Shop owner Gloria Eun Hye Lee, 35, was arrested Wednesday and charged with one count of conspiracy to commit first-degree arson and first-degree arson.

A Clark County Fire arrest report indicates the following:

Surveillance cameras captured Lee entering the front door and then opening the backdoor for a man carrying three gasoline containers. While the man poured the gasoline throughout the store and puppy kennels, Lee collected files from the office.

She then collected the gas cans in a white trash bag and locked the front door. Meanwhile, the man lit some newspapers on fire, igniting the gasoline and causing flames to erupt throughout the store.

The man and Lee then exited through the back door of the leased building before firefighters arrived.

The fire caused about $100,000 in damage to the building, but no people or dogs were harmed, Clark County Fire Chief John Steinbeck said.

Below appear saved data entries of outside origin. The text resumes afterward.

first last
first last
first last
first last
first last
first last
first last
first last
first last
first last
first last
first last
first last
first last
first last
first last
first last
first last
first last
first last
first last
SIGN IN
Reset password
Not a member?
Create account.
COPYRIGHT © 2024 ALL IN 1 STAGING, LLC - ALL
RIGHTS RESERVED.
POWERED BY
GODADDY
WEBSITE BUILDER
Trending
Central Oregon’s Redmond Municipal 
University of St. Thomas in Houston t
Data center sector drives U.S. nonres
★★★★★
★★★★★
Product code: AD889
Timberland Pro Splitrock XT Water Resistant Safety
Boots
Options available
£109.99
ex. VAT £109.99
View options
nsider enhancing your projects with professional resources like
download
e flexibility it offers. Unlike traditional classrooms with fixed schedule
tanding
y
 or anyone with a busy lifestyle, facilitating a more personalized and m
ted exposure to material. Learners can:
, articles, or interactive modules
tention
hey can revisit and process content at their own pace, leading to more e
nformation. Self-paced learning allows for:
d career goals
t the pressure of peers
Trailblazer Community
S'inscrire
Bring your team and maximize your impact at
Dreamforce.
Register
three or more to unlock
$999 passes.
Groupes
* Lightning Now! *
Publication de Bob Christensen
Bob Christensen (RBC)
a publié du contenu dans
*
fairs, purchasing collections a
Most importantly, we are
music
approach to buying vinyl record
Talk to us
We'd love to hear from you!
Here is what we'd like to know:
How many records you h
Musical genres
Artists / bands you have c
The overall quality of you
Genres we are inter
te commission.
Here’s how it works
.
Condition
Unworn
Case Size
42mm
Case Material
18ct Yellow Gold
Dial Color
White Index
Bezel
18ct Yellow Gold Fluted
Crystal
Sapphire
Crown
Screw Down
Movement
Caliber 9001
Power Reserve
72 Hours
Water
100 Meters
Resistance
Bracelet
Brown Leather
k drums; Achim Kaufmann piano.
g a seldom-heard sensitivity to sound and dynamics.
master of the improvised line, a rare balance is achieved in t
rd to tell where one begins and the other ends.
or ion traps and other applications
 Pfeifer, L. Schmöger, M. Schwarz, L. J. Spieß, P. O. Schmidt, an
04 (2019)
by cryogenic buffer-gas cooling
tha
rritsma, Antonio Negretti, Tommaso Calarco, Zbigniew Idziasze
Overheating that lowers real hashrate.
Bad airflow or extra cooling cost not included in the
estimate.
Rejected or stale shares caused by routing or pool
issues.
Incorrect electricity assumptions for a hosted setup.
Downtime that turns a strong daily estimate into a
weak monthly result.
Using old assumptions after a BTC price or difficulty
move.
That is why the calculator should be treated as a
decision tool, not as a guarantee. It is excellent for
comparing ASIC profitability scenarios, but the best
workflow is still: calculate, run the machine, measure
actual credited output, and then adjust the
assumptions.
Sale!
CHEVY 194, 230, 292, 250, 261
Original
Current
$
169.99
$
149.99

Lee’s scheduled arraignment this morning in Las Vegas Township Justice Court was delayed. Her next court appearance is scheduled for 8 a.m. Wednesday.

No charges have been filed against the alleged accomplice, according to the Clark County District Attorney's Office.

The Nevada state director of the U.S. Humane Society, however, urged the DA’s Office to pursue the strongest possible criminal charges against Lee.

“We commend the firefighters who swiftly responded and saved the 27 puppies inside,” Holly Haley, the Nevada state director, wrote in a statement. “This is a frightening reminder that animals in the pet trade need the strongest protections possible, and should not be treated as disposable inventory.”

Sun reporter Jackie Valley contributed to this story.